Anticipate Potential Issues:

  • Invalid Input Values:
    • Users may input unrealistic or impossible values (e.g., negative ages, probabilities greater than 1).
  • Incomplete or Missing Data:
    • Essential data fields may be missing or contain null values.
  • Incorrect Data Types:
    • Numerical fields may be input as strings, or categorical variables may not match expected categories.
  • Edge Cases:
    • Inputs at the extremes of acceptable ranges may cause unexpected behavior.

Source: cartoontester

Best Practices for Handling Assumptions

Make Assumptions Explicit:

  • Documentation:
    • Clearly state all assumptions in your code comments and documentation.
    • Include acceptable input ranges, data types, and expected formats.
  • Input Validation:
    • Implement checks to validate input data before processing.
    • Provide informative error messages to guide users in correcting input.

Example: Documenting Assumptions

  • In your README.md or documentation:
    • “This model assumes that patient ages are between 0 and 120 years.”
    • “Cholesterol levels must be provided in mg/dL and be within the range of 100 to 400 mg/dL.”

Implementing Input Validation

Python Example:

def calculate_cardiovascular_risk(age, cholesterol_level):
    # Validate inputs
    if not (0 <= age <= 120):
        raise ValueError("Age must be between 0 and 120.")
    if not (100 <= cholesterol_level <= 400):
        raise ValueError("Cholesterol level must be between 100 and 400 mg/dL.")
    # Proceed with calculation
    risk = age * 0.2 + cholesterol_level * 0.8
    return risk

# Usage
try:
    risk_score = calculate_cardiovascular_risk(55, 180)
except ValueError as e:
    print(f"Input error: {e}")

R Example:

calculate_cardiovascular_risk <- function(age, cholesterol_level) {
  # Validate inputs
  if (age < 0 || age > 120) {
    stop("Age must be between 0 and 120.")
  }
  if (cholesterol_level < 100 || cholesterol_level > 400) {
    stop("Cholesterol level must be between 100 and 400 mg/dL.")
  }
  # Proceed with calculation
  risk <- age * 0.2 + cholesterol_level * 0.8
  return(risk)
}

# Usage
risk_score <- tryCatch({
  calculate_cardiovascular_risk(55, 180)
}, error = function(e) {
  message("Input error: ", e$message)
  NA
})

Testing Your Functions

Implement Unit Tests to Verify Behavior:

  • Use Testing Frameworks:
    • Python: unittest, pytest
    • R: testthat
  • Create Test Cases for:
    • Valid inputs (expected to succeed)
    • Invalid inputs (expected to raise errors)
    • Edge cases (e.g., inputs at the boundary of acceptable ranges)

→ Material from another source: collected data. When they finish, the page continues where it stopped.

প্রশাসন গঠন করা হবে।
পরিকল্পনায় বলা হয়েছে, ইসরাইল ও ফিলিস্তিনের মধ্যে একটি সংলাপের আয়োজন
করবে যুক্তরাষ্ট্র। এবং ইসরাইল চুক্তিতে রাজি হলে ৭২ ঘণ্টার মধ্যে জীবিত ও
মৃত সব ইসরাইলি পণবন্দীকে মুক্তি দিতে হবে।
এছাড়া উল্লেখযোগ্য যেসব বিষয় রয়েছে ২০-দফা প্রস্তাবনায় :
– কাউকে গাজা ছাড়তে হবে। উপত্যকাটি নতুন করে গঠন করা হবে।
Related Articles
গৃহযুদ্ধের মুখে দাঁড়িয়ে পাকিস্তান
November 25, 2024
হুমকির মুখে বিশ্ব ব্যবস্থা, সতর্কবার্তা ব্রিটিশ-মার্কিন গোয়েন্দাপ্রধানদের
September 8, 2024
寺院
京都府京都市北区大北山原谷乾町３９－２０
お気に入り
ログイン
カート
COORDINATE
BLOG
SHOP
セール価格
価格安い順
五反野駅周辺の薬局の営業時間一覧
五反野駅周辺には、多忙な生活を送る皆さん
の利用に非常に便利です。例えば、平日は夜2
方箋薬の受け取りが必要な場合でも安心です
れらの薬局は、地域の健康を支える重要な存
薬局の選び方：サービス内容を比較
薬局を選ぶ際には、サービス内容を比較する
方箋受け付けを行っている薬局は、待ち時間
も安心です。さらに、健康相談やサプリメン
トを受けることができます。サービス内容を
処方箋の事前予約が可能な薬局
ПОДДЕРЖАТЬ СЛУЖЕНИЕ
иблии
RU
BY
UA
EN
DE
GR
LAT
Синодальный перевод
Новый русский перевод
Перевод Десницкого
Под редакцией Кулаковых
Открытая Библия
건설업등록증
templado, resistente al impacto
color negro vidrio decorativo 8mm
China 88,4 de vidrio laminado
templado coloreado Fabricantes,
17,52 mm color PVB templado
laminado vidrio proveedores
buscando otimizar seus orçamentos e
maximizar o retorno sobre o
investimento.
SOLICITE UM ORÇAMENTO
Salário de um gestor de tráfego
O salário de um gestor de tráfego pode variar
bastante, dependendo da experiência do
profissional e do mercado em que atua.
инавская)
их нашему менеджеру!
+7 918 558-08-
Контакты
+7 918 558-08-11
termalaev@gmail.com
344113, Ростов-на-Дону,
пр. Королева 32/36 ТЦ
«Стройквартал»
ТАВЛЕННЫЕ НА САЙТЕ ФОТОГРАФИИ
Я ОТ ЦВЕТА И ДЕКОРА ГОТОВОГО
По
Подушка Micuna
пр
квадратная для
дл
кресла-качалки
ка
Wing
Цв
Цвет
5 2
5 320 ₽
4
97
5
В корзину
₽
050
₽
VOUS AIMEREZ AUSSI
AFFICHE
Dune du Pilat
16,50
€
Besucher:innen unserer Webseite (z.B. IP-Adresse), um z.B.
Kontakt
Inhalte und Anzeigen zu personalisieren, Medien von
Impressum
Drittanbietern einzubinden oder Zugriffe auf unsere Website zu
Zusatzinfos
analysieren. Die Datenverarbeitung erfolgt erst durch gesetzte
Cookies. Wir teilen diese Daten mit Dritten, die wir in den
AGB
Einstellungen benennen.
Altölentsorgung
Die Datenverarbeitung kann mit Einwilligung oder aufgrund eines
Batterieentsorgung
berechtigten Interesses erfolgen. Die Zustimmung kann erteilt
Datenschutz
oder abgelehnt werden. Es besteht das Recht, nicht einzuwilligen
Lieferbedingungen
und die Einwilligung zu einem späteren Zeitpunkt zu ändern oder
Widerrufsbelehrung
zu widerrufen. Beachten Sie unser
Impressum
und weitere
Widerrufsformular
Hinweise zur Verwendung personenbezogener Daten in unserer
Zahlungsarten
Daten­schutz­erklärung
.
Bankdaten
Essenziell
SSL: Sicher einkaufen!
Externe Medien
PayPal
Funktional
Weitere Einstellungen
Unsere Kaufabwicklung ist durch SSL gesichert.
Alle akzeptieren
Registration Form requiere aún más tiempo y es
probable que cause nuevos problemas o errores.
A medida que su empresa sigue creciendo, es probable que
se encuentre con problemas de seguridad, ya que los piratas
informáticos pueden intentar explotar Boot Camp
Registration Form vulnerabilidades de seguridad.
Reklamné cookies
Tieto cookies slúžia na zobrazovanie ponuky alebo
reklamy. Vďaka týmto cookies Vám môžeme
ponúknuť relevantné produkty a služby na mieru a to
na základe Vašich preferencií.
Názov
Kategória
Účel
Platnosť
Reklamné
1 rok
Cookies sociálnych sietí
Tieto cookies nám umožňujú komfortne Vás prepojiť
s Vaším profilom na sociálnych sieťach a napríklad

Example: Python Unit Test with unittest

import unittest

class TestCardiovascularRiskCalculation(unittest.TestCase):
    def test_valid_inputs(self):
        self.assertAlmostEqual(calculate_cardiovascular_risk(55, 180), 55 * 0.2 + 180 * 0.8)

    def test_invalid_age(self):
        with self.assertRaises(ValueError):
            calculate_cardiovascular_risk(-1, 180)

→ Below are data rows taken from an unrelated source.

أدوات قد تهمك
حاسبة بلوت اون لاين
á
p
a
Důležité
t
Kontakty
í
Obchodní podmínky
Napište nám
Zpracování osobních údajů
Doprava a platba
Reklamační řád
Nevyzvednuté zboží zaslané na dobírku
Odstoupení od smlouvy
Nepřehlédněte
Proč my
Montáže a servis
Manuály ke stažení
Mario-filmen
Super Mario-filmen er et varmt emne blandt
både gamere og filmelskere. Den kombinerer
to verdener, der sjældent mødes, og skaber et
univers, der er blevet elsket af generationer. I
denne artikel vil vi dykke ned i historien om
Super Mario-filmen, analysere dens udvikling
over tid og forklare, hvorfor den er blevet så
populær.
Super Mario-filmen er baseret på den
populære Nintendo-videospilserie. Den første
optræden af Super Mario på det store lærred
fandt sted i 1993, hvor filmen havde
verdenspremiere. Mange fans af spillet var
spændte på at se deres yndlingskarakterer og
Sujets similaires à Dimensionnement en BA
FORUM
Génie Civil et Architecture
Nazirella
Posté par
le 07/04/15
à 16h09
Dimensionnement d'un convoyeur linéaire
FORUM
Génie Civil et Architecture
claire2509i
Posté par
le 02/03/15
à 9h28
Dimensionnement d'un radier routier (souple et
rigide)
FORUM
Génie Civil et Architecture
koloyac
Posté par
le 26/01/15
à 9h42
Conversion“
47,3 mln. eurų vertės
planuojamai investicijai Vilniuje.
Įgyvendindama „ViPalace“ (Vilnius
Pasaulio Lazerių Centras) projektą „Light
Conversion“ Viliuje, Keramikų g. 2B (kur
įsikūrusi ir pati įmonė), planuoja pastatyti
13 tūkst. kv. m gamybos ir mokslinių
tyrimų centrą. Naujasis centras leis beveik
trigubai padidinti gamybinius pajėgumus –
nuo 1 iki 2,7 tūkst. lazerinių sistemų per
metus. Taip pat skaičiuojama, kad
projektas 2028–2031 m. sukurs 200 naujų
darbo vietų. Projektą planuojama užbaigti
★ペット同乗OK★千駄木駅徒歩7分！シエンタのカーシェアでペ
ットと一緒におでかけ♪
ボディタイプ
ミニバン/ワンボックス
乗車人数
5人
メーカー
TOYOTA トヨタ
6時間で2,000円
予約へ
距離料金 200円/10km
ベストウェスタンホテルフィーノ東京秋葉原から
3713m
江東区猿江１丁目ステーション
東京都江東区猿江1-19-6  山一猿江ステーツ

    def test_invalid_cholesterol(self):
        with self.assertRaises(ValueError):
            calculate_cardiovascular_risk(55, 500)

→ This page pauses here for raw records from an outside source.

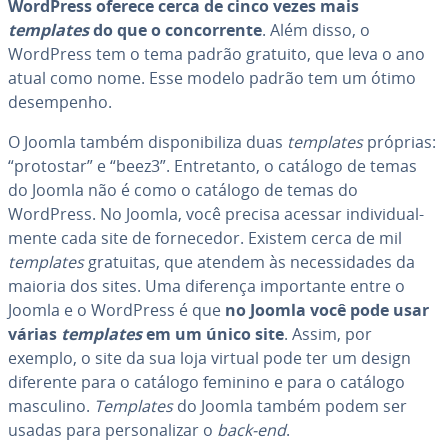
WordPress oferece cerca de cinco vezes mais
templates
do que o con­cor­rente
. Além disso, o
WordPress tem o tema padrão gratuito, que leva o ano
atual como nome. Esse modelo padrão tem um ótimo
de­sem­pe­nho.
O Joomla também dis­po­ni­bi­liza duas
templates
próprias:
“protostar” e “beez3”. En­tre­tanto, o catálogo de temas
do Joomla não é como o catálogo de temas do
WordPress. No Joomla, você precisa acessar in­di­vi­du­al­
mente cada site de for­ne­ce­dor. Existem cerca de mil
templates
gratuitas, que atendem às ne­ces­si­da­des da
maioria dos sites. Uma diferença im­por­tante entre o
Joomla e o WordPress é que
no Joomla você pode usar
várias
templates
em um único site
. Assim, por
exemplo, o site da sua loja virtual pode ter um design
diferente para o catálogo feminino e para o catálogo
masculino.
Templates
do Joomla também podem ser
usadas para per­so­na­li­zar o
back-end
.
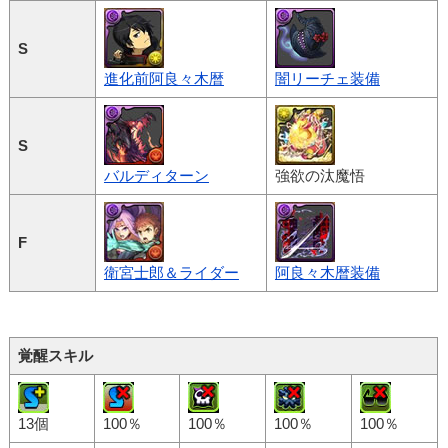
S
進化前阿良々木暦
闇リーチェ装備
S
バルディターン
強欲の汰魔悟
F
衛宮士郎＆ライダー
阿良々木暦装備
覚醒スキル
13個
100％
100％
100％
100％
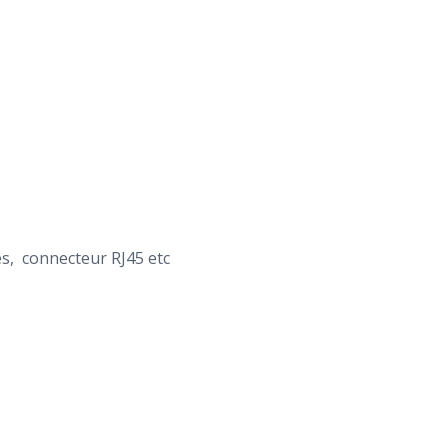
ues, connecteur RJ45 etc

if __name__ == '__main__':
    unittest.main()

Example: R Unit Test with testthat

library(testthat)

test_that("Valid inputs return correct risk", {
  expect_equal(calculate_cardiovascular_risk(55, 180), 55 * 0.2 + 180 * 0.8)
})

test_that("Invalid age throws an error", {
  expect_error(calculate_cardiovascular_risk(-1, 180), "Age must be between 0 and 120")
})

test_that("Invalid cholesterol level throws an error", {
  expect_error(calculate_cardiovascular_risk(55, 500), "Cholesterol level must be between 100 and 400")
})

➡️ Exercise

Task:

Review your existing codebase for any functions that accept input data.

Steps:

  1. Identify Functions with Inputs:
    • Locate functions that take input data as arguments.
    • Note any assumptions or requirements for these inputs.
  2. Implement Input Validation:
    • Add checks to ensure inputs meet expected criteria.
    • Provide clear and informative error messages for invalid inputs.
  3. Document Assumptions:
    • Update your documentation to include all assumptions and input requirements.
  4. Write Unit Tests:
    • Create tests for both valid and invalid inputs.
    • Ensure that your functions behave as expected in all cases.